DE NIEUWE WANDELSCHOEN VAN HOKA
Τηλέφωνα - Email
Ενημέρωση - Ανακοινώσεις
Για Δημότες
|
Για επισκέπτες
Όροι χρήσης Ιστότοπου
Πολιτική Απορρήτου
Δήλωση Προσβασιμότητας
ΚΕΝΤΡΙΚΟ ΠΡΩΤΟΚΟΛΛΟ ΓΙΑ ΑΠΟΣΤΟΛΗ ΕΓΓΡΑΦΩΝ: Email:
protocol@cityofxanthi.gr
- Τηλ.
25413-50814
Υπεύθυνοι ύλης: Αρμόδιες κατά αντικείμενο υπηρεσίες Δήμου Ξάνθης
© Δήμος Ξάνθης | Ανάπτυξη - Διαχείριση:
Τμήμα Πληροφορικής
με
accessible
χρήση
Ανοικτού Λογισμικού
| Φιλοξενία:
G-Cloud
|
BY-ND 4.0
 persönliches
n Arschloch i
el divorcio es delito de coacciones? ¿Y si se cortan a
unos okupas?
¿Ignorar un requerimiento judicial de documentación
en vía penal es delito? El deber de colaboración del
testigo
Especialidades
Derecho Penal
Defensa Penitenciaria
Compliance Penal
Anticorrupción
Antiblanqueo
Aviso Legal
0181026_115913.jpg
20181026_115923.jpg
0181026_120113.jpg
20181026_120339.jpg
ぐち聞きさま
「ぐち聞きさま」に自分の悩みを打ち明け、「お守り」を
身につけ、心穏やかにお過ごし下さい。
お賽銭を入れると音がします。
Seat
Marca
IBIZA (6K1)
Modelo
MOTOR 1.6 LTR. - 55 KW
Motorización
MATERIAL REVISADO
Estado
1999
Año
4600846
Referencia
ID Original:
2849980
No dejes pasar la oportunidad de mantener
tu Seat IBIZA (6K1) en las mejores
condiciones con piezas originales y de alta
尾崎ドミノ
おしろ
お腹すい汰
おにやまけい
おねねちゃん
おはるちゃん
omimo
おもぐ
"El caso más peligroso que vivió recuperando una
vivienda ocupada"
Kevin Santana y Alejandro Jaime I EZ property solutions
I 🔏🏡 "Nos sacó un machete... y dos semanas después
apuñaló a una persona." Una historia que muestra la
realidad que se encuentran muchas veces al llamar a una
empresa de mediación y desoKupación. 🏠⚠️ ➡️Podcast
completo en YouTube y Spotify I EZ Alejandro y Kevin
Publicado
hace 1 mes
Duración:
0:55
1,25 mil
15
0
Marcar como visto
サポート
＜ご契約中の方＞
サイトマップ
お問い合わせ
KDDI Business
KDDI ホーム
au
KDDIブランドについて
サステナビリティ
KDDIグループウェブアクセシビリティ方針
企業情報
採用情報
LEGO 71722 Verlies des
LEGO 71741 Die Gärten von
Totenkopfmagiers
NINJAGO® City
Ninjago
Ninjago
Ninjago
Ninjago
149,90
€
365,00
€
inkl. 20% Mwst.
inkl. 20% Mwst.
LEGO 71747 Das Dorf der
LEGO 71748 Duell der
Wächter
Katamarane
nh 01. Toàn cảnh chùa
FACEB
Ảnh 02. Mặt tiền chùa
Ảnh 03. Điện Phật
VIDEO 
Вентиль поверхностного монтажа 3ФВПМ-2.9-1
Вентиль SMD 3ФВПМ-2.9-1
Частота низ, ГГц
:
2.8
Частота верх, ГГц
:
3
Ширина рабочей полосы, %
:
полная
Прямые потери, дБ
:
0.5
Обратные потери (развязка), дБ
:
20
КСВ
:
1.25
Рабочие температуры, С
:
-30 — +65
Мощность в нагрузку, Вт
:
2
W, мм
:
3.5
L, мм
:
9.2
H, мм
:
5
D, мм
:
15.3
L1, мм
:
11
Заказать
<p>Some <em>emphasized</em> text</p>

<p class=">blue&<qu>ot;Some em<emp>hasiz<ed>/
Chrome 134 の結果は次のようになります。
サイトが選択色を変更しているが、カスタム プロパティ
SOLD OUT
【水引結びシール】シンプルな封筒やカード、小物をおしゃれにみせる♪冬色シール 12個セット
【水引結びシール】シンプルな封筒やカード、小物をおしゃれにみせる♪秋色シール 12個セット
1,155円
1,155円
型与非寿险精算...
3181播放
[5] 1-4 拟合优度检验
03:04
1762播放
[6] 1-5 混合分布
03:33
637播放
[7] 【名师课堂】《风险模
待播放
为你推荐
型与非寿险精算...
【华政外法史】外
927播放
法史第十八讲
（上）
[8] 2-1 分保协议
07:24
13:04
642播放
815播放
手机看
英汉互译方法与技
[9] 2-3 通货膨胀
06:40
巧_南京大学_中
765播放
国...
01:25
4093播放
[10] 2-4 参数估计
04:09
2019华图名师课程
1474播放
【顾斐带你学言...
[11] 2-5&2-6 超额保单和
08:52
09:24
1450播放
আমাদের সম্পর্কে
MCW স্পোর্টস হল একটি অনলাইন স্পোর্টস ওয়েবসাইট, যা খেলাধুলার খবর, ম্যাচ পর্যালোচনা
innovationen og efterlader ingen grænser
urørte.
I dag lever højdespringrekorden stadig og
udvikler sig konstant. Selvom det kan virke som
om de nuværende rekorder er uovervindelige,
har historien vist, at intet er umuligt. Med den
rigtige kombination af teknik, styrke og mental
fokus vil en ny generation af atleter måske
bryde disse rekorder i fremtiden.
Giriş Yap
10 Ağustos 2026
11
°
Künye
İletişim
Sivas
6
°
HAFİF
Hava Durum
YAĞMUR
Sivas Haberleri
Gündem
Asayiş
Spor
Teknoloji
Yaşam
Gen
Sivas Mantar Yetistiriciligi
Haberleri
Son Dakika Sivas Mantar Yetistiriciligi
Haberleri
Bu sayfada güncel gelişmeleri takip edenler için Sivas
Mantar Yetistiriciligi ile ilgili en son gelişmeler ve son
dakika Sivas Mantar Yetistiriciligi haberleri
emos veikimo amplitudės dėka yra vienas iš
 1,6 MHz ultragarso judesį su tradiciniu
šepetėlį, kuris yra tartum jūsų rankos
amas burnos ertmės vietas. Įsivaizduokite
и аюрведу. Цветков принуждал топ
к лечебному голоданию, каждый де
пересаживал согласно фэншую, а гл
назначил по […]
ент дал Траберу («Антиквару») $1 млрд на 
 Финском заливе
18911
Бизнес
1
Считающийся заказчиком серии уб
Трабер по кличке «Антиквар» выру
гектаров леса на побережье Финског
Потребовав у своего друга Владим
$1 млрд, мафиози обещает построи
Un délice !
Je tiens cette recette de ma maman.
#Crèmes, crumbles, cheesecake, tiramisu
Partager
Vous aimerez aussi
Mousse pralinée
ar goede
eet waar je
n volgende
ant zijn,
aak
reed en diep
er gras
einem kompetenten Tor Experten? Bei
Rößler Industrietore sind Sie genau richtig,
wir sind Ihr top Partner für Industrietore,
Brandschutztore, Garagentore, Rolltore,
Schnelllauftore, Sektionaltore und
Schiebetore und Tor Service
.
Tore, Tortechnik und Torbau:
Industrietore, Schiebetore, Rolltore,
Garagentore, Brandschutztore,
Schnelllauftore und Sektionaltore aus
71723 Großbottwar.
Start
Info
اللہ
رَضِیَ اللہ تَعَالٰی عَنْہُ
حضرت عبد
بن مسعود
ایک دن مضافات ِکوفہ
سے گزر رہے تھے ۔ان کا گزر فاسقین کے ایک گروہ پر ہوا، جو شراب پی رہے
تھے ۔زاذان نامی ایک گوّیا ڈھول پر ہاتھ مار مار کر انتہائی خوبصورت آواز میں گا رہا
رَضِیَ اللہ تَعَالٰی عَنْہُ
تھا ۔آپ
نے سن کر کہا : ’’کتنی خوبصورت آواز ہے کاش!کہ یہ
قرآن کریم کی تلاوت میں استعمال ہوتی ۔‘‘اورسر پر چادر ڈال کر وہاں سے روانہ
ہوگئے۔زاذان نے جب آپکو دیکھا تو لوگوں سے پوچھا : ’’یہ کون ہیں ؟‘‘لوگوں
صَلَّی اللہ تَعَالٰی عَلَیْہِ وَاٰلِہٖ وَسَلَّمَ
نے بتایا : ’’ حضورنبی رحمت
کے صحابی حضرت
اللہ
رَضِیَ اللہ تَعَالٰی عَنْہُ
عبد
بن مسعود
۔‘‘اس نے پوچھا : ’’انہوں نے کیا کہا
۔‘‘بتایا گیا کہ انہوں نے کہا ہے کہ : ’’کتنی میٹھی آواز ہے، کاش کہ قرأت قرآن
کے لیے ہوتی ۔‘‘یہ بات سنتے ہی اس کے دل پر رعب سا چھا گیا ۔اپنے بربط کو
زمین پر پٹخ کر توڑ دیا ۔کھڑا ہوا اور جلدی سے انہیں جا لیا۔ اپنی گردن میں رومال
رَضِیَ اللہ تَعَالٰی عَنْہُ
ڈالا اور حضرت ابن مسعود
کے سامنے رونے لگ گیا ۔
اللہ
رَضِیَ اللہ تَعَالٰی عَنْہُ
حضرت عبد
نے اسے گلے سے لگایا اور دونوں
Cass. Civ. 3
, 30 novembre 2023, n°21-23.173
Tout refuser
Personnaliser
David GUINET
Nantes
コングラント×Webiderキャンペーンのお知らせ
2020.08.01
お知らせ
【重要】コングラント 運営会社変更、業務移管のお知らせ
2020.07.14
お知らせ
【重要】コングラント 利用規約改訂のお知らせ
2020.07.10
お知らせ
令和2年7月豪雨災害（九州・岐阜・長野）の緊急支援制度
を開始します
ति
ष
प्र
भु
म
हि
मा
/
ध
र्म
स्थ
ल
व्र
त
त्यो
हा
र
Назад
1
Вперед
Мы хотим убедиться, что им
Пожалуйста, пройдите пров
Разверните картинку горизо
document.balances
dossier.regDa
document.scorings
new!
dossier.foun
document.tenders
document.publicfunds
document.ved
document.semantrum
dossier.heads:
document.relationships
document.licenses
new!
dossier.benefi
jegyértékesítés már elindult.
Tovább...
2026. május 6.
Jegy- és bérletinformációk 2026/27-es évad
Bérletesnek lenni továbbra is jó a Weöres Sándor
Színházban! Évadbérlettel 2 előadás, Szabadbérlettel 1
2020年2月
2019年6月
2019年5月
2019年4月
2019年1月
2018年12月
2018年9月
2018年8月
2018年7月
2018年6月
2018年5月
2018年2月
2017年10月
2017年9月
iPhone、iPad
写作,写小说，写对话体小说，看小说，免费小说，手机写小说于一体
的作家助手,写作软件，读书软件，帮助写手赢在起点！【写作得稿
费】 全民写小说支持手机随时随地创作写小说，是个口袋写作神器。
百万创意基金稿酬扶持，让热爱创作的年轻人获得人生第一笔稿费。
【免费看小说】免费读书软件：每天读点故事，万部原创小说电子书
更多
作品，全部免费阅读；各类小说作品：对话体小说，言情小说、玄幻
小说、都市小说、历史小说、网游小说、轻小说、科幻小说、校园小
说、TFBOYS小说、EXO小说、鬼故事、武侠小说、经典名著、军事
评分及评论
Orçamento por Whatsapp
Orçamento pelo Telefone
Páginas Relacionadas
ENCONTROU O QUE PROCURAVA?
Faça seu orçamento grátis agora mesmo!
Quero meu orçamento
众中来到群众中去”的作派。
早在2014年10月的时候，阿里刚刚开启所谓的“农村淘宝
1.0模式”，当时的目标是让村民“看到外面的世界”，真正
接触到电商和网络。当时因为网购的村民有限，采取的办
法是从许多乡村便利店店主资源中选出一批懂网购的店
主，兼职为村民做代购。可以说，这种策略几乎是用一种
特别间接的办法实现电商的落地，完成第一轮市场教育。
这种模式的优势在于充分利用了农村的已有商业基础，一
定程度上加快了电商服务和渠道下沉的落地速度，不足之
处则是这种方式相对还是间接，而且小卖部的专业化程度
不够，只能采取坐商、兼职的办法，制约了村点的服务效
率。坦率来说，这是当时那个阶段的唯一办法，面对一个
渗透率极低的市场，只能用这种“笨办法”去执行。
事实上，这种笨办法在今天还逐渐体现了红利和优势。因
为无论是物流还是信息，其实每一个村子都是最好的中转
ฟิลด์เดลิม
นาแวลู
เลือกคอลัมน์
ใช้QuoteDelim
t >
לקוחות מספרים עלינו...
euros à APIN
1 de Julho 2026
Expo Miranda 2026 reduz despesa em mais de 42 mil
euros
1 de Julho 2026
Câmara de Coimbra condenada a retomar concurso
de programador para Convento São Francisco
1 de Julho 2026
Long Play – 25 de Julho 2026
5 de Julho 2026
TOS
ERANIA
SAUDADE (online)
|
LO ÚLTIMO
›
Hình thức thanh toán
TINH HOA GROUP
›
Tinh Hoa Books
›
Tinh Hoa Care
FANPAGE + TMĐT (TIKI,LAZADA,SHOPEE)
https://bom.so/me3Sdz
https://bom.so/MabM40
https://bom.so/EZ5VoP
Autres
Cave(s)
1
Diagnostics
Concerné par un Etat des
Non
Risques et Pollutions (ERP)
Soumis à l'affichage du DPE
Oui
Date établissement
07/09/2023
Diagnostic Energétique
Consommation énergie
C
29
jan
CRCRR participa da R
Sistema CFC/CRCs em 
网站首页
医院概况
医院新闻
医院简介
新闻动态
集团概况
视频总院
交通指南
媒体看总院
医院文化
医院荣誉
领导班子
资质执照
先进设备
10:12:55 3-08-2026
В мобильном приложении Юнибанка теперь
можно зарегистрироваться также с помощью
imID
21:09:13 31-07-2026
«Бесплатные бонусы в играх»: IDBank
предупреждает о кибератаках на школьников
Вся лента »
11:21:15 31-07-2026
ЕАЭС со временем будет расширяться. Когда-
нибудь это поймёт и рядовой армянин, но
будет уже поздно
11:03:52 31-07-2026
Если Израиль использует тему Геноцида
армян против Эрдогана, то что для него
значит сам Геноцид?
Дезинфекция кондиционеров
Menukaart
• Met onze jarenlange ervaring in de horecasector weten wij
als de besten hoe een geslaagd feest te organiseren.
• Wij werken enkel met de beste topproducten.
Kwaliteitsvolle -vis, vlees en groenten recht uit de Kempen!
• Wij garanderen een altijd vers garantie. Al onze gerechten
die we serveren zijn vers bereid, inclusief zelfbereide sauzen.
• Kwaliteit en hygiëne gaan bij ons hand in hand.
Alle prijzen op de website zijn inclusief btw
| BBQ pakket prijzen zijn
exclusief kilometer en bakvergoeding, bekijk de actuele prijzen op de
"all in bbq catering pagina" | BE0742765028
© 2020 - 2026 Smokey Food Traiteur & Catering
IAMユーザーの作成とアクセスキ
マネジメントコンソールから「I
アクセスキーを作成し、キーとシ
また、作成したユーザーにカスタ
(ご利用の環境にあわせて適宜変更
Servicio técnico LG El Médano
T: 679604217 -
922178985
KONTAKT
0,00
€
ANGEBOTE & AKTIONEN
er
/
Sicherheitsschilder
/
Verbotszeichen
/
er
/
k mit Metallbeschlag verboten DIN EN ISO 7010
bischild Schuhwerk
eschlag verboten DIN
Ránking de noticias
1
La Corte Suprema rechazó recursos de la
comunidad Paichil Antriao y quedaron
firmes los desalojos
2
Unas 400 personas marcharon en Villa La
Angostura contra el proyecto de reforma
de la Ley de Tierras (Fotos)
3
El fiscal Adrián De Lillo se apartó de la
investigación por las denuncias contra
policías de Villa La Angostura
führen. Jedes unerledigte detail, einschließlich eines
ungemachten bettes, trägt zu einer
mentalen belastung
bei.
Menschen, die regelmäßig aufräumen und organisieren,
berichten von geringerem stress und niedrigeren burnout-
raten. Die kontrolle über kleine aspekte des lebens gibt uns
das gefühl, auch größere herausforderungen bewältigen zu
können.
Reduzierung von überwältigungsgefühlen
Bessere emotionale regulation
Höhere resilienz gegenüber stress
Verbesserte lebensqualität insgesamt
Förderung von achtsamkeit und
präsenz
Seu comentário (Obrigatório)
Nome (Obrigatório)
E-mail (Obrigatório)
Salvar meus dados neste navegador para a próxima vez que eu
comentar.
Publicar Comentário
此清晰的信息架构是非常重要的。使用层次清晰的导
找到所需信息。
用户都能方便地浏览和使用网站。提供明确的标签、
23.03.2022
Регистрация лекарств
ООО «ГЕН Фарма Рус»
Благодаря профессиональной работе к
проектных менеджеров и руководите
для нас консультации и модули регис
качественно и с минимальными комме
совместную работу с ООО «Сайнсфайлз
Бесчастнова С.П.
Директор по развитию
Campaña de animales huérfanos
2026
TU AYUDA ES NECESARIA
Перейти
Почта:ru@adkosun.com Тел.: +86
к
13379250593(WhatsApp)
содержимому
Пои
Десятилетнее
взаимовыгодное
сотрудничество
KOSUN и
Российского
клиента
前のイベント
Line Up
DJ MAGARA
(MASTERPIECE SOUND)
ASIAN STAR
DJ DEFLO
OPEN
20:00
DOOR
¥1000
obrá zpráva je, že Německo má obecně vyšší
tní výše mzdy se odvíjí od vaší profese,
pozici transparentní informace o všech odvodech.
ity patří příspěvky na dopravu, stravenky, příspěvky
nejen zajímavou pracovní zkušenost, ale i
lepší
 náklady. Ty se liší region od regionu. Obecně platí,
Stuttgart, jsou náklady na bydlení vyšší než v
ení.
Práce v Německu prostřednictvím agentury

* _TASK DESCRIPTION_: A verbatim transcription is needed of the lines above, starting at the line with "condiciones con piezas originales y de alta" and ending at the line with "LEGO 71741 Die Gärten von", both included, and of nothing else.

* _RESPONSE TO THE TASK_:
condiciones con piezas originales y de alta
尾崎ドミノ
おしろ
お腹すい汰
おにやまけい
おねねちゃん
おはるちゃん
omimo
おもぐ
"El caso más peligroso que vivió recuperando una
vivienda ocupada"
Kevin Santana y Alejandro Jaime I EZ property solutions
I 🔏🏡 "Nos sacó un machete... y dos semanas después
apuñaló a una persona." Una historia que muestra la
realidad que se encuentran muchas veces al llamar a una
empresa de mediación y desoKupación. 🏠⚠️ ➡️Podcast
completo en YouTube y Spotify I EZ Alejandro y Kevin
Publicado
hace 1 mes
Duración:
0:55
1,25 mil
15
0
Marcar como visto
サポート
＜ご契約中の方＞
サイトマップ
お問い合わせ
KDDI Business
KDDI ホーム
au
KDDIブランドについて
サステナビリティ
KDDIグループウェブアクセシビリティ方針
企業情報
採用情報
LEGO 71722 Verlies des
LEGO 71741 Die Gärten von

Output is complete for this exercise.